Se había enterado así de cosas relacionadas con su estilo de vida, como la vez en que uno de los hombres jóvenes del clan regresó de una cacería con un brazo roto. La vieja Naliandrah había despellejado un ualabi y aplicado la piel caliente y ensangrentada sobre el brazo, envolviéndolo perfectamente y asegurándolo con una cuerda. El pellejo permaneció colocado en el brazo durante muchas semanas y Naliandrah le explicó a Joanna que, durante ese tiempo, el espíritu del ualabi pasaba al brazo del joven y curaba el hueso. Pero lo que Joanna había observado era que, a medida que el pellejo se iba secando, se ponía cada vez más rígido, hasta alcanzar la dureza de una tabla, convirtiéndose así en un entablillamiento que inmovilizaba el hueso roto; eso permitía que sus extremos se unieran y soldaran.

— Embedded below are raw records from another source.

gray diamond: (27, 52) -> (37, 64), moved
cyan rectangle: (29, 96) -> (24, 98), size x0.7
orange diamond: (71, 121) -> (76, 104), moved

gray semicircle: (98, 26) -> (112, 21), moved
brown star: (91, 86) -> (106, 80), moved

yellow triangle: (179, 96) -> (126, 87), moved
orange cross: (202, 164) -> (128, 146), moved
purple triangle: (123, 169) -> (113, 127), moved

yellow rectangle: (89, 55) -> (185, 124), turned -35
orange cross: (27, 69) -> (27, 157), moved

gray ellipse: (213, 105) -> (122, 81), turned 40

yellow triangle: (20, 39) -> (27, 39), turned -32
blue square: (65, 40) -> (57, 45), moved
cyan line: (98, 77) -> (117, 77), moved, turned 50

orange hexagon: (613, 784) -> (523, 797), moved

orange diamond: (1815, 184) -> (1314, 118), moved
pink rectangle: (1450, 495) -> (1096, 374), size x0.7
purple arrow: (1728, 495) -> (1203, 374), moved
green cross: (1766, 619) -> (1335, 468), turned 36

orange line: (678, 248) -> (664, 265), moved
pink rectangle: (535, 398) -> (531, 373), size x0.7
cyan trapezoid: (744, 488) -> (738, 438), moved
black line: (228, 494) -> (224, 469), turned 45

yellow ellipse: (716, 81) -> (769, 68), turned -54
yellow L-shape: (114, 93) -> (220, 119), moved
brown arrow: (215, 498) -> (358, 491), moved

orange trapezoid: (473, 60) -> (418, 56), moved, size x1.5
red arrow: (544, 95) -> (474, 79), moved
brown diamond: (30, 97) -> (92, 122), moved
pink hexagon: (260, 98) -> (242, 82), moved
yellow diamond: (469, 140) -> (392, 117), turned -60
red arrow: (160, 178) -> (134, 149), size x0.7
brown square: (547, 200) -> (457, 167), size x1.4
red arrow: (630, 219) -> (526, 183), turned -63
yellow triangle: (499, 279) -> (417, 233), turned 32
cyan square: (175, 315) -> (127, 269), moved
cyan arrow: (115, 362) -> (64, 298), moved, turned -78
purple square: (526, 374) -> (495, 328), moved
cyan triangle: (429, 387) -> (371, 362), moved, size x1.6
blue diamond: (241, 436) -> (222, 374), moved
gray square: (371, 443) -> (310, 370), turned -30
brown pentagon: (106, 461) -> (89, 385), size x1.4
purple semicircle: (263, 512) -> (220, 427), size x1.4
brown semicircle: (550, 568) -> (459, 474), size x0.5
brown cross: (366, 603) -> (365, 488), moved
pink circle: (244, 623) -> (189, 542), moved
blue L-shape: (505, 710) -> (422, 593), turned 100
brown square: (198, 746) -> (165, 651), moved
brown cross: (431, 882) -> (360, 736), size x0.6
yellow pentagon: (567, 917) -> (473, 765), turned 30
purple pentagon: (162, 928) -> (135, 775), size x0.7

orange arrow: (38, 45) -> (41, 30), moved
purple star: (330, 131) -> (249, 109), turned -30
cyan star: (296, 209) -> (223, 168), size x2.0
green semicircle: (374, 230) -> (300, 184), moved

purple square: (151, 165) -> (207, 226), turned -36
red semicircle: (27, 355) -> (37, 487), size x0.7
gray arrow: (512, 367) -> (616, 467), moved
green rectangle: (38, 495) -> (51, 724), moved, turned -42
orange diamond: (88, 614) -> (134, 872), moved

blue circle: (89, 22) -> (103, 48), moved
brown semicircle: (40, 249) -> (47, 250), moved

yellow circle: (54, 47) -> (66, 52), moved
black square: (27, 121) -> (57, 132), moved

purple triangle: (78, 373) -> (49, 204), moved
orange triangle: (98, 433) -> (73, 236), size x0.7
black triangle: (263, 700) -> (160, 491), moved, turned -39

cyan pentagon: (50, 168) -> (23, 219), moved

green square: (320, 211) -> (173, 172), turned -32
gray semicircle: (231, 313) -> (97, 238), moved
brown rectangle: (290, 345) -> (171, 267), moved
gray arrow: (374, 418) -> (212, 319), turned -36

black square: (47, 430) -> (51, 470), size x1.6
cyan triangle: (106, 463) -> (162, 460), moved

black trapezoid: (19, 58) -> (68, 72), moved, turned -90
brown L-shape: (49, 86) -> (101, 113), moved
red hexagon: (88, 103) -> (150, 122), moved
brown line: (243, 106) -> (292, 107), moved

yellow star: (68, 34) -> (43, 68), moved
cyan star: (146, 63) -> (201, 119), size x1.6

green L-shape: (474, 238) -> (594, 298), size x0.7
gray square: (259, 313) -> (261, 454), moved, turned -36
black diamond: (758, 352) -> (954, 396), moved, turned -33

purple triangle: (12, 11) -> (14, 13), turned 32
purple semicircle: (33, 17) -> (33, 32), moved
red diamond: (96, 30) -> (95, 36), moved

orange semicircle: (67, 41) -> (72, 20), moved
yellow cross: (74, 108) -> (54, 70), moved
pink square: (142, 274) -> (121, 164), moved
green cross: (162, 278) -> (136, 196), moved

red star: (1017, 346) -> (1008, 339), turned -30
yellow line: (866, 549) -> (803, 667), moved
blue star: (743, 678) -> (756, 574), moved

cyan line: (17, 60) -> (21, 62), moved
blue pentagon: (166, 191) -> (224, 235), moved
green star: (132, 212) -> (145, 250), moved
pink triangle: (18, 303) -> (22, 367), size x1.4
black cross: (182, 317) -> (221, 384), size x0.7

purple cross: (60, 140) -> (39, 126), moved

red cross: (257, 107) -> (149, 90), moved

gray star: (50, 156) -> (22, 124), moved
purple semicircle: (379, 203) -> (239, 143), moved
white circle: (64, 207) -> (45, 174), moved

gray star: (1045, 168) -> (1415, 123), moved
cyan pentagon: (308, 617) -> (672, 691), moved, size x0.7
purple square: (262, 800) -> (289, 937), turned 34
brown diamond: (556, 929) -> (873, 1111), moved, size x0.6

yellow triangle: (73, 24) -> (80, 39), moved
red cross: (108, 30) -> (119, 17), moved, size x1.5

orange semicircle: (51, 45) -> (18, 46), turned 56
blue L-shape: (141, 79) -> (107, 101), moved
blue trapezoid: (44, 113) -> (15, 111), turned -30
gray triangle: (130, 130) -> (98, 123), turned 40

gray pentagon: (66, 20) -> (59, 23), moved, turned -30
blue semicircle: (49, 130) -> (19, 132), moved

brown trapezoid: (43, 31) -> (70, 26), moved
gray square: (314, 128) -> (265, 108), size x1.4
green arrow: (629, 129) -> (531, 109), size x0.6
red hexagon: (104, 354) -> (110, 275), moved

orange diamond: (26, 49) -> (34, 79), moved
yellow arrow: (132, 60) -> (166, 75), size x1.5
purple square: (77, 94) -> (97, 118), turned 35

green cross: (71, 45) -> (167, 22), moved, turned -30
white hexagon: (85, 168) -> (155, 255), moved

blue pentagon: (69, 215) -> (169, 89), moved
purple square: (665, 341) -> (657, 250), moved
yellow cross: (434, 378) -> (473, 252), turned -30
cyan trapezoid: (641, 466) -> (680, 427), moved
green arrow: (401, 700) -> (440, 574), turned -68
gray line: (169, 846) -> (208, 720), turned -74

Gracias a Naliandrah, Joanna había aprendido las muchas leyes, reglas y costumbres que gobernaban la vida de la tribu, desde el tabú de pronunciar los nombres de los muertos hasta la ceremonia del matrimonio, que consistía simplemente en que una mujer dormía con un hombre y declaraba públicamente que este era su marido y ella su esposa.
—¿Tiene tu esposo otras mujeres? —le había preguntado Naliandrah, explicándole que un hombre aborigen podía tener más de una esposa.
Entonces, Joanna le preguntó:
—¿Cuántos esposos has tenido tú?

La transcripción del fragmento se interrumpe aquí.